Cette équation prend davantage d’importance au regard de la divergence des positions au sein même des factions. Certaines se montrent disposées à réorganiser leurs relations avec l’État, tandis que d’autres refusent d’abandonner leurs capacités militaires et lient l’avenir de leurs armes au retrait des forces étrangères ainsi qu’à la garantie de protéger l’Irak contre les attaques extérieures.

Par conséquent, les lignes rouges fixées par Qaani ne signifient pas la fermeture de la porte aux négociations, mais plutôt l’établissement de conditions préalables à celles-ci : préserver les armes des factions à ce stade, en contrepartie du gel de l’option d’un affrontement avec l’État, tout en laissant aux forces politiques la possibilité de rechercher une formule permettant de reporter la décision finale et d’empêcher que la question des armes ne se transforme en conflit armé interne en Irak.

Dans une évolution qui ajoute une nouvelle dimension au dossier du monopole des armes en Irak, le président de la région du Kurdistan, Nechirvan Barzani, a révélé que des responsables iraniens s’étaient déclarés prêts à aider le Premier ministre Ali Faleh al-Zaidi à mettre en œuvre la politique visant à placer les armes sous l’autorité de l’État. Cette position revêt une importance particulière compte tenu de la sensibilité du dossier et de ses liens avec des factions armées proches de Téhéran.

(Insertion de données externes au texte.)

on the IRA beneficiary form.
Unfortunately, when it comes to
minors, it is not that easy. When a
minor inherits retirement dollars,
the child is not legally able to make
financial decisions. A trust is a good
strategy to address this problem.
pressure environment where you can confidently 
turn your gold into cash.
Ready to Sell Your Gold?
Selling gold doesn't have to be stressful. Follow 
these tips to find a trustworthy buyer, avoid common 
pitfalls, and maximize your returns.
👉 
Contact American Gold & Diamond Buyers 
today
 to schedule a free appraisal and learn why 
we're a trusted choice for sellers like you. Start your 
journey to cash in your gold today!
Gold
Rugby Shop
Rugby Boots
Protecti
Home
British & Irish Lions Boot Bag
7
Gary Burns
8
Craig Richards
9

Il a affirmé que les armes devaient être placées exclusivement sous l’autorité de l’État et utilisées sur ordre du commandant en chef des forces armées, soulignant ainsi la nécessité d’unifier la décision sécuritaire et de mettre fin à la multiplicité des centres de pouvoir armés. Il a déclaré que les responsables iraniens qu’il avait rencontrés lors de sa visite à Téhéran lui avaient fait part de leur volonté d’aider le gouvernement irakien sur ce dossier et qu’ils avaient transmis le même message au Premier ministre.

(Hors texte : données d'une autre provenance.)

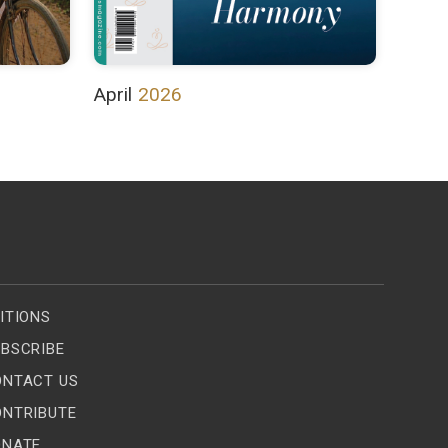
April
2026
ITIONS
BSCRIBE
ONTACT US
ONTRIBUTE
ONATE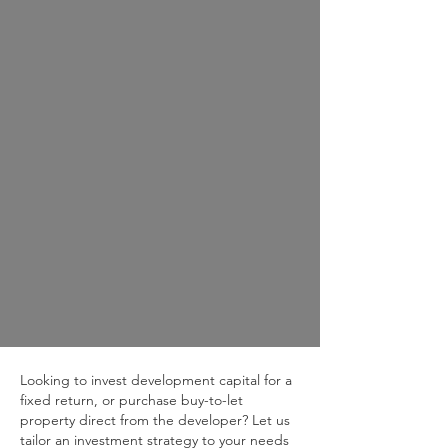
Looking to invest development capital for a
fixed return, or purchase buy-to-let
property direct from the developer? Let us
tailor an investment strategy to your needs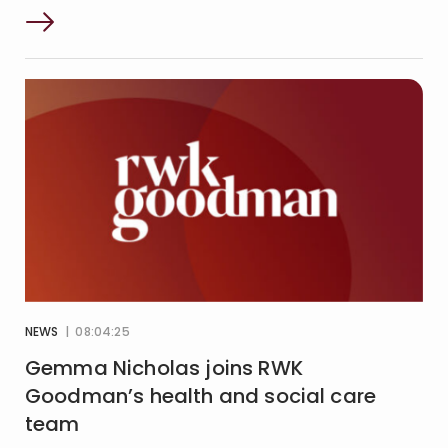
NEWS
| 08:04:25
Gemma Nicholas joins RWK
Goodman’s health and social care
team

Selon Barzani, les responsables iraniens chargés du dossier irakien ont lié leur volonté d’apporter leur aide au principe de soutien à un État voisin et au maintien de sa stabilité, estimant que la stabilité de l’Irak sert également les intérêts de l’Iran. Ces déclarations revêtent une portée politique notable, notamment parce qu’elles interviennent alors que la pression exercée sur Bagdad pour régler la question des factions armées s’intensifie, tandis que certaines forces armées refusent toujours de renoncer à leurs capacités militaires.

Cette position intervient parallèlement à une pression américaine croissante sur le gouvernement d’al-Zaidi afin qu’il mette en œuvre ses engagements concernant le monopole des armes par l’État. Le 30 septembre a été fixé comme date limite pour l’abandon des armes, parallèlement aux échéances liées à la fin de la mission de la coalition internationale en Irak.

Les propos de Barzani sur la volonté de Téhéran d’apporter son aide indiquent que la position iranienne pourrait ne pas être parfaitement alignée sur celle de l’ensemble des factions. Ils ouvrent également la voie à l’hypothèse d’un rôle iranien dans l’élaboration d’un compromis politique sur ce dossier, plutôt que de laisser celui-ci évoluer vers une confrontation directe entre le gouvernement et les factions.